The IE 8 Release Candidate is the third pre-release version of Microsoft's browser but the first to include a list of web sites that Microsoft says actually work with its browser.
The Compatibility View List was announced last month by Microsoft after it found users testing the second beta had been unable to view websites without IE 8 scrambling them.
IE 8 introduces two modes for viewing sites: default and compatibility. Default supports the latest web standards, like CSS 2.1. Compatibility is designed to let you view the millions of sites and applications built for old versions of IE that were not compliant with web standards.
The idea was that a button would let users flip over to viewing such sites, but many forgot to make the switch, resulting in scrambled sites. Even sites supposed to work in default mode were getting scrambled.
Microsoft then introduced the idea of the Compatibility View List, which is supposed to tell the browser when it's viewing a site that's not been updated to support IE 8.
The list is composed and edited entirely by Microsoft, based on its reading of telemetry data and information from product support channels, the company said in December.
The company has justified the list saying this approach is used by Opera. That's possibly not a good argument, given that Opera's browser market share varies between less than one per cent and less than three per cent, depending on whose numbers you count.
The real competition Microsoft's facing in browsers is from Mozilla's Firefox and - possibly - Google's Chrome, which has grown fast in the four months since its release.
IE general manager Dean Hachamovitch encouraged website and application developers to test their sites and services with the RC. Hachamovitch's team made a similar appeal when they blogged about the new list last month.

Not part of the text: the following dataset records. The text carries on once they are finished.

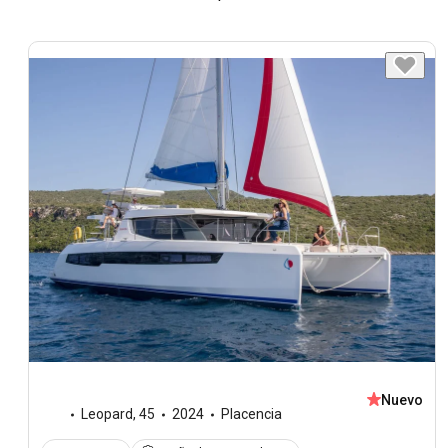
Nuevo
Leopard
,
45
2024
Placencia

Hachamovitch asked people to make "any changes necessary" to their software and to let Microsoft know about their experiences. He couched this with his familiar caveat that Microsoft would only make "selective" changes to the release candidate and act only on "critical" feedback.
He defined critical to include security, backwards compatibility, robustness, and completeness with respect to planned standards work.

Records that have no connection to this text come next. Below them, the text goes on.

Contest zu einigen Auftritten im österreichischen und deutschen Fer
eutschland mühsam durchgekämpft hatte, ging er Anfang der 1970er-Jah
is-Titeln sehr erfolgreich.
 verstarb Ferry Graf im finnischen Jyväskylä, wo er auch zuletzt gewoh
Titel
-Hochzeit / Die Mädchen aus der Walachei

You can view the full list of IE 8 RC features here, complete with what's been added since the second beta, and you can download the beta here.

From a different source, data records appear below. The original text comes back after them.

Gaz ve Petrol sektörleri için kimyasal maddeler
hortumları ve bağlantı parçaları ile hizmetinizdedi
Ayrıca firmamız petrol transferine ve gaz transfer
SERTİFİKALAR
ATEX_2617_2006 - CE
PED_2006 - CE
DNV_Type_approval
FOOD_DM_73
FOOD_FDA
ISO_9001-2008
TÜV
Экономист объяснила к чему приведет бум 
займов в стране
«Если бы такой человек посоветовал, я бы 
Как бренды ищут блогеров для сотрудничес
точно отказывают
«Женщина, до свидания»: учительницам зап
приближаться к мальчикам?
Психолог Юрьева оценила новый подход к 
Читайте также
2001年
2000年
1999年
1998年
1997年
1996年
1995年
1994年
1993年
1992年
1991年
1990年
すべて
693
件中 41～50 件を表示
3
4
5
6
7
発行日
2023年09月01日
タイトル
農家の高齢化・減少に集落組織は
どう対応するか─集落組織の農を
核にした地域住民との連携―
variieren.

The RC is only for Windows XP and Windows Vista, with a version for Windows 7 - currently in beta - due with the next update to the planned operating system. ®
COMMENTS
re: Acid 3
ACID is supposed to fail, though. It tests the really dark and nasty regions of the code. You can pass ACID and still be shite at the normal rendering.
Although if you have a browser that isn't ACID1 compliant when ACID3 is out and less than ~80% compliant with ACID2, you have not been paying attention.
That linky
Images contain:
> # IE6-XPSP3.exe contains a Windows XP SP3 with IE6 VHD file
> # IE7-XPSP2.exe contains a Windows XP SP2 with IE7 VHD file
> # IE8RC1-XPSP3.exe contains a Windows XP SP3 with IE8 RC1 VHD file
> # IE7-VIS1.exe+IE7-VIS2.rar+IE7-VIS3.rar contain a Vista Image with IE7 VHD file.
Please re-read my query.
Not really sorted, is it.
and RAR???
IE8 fail Acid 3 test. 20/100
http://www.betanews.com/article/Microsoft_accelerates_in_2009_with_RC1_of_IE8/1233006198
Apparently 20/100 on the Acid3 test...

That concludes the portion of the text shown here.